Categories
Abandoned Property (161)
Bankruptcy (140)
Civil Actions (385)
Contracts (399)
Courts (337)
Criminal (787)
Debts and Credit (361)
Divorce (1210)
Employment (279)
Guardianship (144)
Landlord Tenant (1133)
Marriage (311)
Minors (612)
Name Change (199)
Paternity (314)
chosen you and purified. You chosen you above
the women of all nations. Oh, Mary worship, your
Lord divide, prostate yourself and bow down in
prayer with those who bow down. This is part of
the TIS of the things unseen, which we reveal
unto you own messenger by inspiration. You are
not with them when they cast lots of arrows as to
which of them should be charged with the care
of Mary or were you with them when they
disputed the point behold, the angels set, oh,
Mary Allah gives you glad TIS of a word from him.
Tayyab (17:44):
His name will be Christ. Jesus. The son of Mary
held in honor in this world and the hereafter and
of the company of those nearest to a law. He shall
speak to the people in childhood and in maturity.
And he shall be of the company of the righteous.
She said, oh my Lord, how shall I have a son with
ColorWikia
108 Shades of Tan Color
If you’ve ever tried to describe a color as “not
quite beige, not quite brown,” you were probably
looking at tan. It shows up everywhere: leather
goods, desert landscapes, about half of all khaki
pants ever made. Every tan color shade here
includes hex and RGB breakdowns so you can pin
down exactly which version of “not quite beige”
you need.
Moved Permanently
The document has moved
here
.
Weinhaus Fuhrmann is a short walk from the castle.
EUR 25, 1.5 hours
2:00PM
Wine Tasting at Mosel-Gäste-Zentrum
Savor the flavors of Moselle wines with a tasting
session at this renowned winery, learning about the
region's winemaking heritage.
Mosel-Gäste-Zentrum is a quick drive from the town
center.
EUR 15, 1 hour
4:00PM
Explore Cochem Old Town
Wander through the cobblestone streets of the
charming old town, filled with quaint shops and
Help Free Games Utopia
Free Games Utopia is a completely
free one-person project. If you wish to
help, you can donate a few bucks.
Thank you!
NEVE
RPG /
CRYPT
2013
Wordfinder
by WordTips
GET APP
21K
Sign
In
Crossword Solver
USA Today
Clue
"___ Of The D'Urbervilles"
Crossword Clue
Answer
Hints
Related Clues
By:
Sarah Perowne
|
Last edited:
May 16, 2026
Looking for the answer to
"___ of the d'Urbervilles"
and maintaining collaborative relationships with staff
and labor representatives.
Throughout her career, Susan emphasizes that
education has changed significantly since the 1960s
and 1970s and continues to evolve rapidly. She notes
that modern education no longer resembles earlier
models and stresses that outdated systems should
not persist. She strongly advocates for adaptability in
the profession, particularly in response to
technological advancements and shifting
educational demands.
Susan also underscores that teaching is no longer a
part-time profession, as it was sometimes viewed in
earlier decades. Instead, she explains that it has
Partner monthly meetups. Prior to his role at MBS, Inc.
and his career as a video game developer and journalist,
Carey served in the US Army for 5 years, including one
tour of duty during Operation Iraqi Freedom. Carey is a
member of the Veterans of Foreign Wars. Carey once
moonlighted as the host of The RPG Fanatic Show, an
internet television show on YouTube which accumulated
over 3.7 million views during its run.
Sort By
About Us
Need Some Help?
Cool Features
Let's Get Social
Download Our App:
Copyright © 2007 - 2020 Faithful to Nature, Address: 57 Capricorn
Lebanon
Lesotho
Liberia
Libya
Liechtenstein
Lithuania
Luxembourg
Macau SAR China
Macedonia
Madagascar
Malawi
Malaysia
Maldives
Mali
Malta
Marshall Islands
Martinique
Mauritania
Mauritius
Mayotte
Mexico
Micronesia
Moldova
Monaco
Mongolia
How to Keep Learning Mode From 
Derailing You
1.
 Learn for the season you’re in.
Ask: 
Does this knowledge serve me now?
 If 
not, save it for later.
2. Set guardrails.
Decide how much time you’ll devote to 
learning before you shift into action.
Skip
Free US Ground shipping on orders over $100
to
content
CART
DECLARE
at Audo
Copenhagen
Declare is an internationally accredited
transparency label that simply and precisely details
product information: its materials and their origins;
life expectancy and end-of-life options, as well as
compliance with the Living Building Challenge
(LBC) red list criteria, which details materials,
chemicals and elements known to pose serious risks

What needs to be done –
Please count, in the material above, the lines that hold the word "Urbervilles", and report only the total.

Solution to this problem –
2